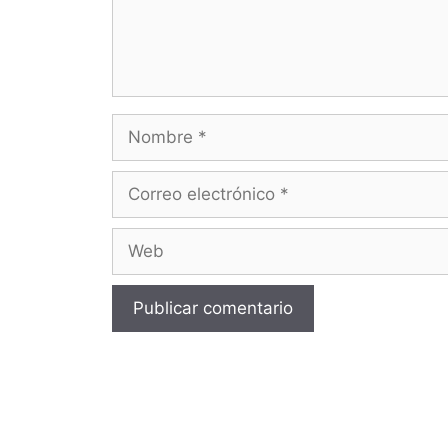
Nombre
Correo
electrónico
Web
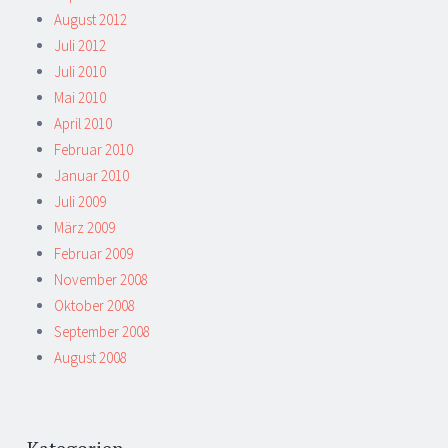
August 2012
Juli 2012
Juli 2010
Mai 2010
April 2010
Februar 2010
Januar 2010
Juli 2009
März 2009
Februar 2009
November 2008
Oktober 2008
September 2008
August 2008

==

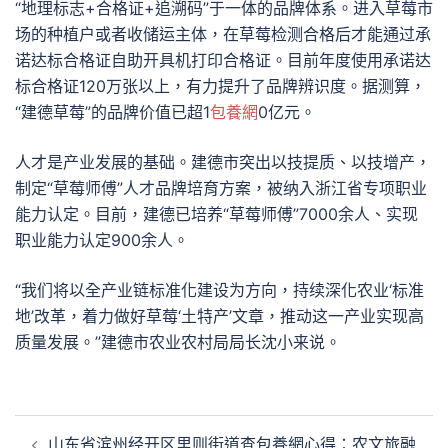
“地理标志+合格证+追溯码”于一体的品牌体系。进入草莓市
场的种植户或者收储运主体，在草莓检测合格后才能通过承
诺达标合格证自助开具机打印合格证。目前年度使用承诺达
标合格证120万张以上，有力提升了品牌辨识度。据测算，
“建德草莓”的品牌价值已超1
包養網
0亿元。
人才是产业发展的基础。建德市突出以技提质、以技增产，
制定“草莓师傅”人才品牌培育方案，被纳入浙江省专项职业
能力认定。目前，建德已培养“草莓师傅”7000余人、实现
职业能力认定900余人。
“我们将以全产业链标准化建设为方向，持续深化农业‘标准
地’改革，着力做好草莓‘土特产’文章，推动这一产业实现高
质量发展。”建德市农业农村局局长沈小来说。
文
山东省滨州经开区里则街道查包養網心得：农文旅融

==

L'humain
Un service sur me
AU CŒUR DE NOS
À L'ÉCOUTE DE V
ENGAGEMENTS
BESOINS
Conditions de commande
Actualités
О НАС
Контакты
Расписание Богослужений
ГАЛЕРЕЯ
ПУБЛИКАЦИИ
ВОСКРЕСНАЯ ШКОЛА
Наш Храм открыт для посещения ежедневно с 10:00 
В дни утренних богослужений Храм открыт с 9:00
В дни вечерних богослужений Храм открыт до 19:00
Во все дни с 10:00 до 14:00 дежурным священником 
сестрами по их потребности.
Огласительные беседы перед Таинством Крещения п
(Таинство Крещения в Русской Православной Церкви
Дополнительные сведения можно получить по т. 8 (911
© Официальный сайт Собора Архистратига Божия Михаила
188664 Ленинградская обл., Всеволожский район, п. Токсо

**What is required:** Which lines of the data include the word "открыт"? Copy each one.

**Finished task:**
Наш Храм открыт для посещения ежедневно с 10:00 
В дни утренних богослужений Храм открыт с 9:00
В дни вечерних богослужений Храм открыт до 19:00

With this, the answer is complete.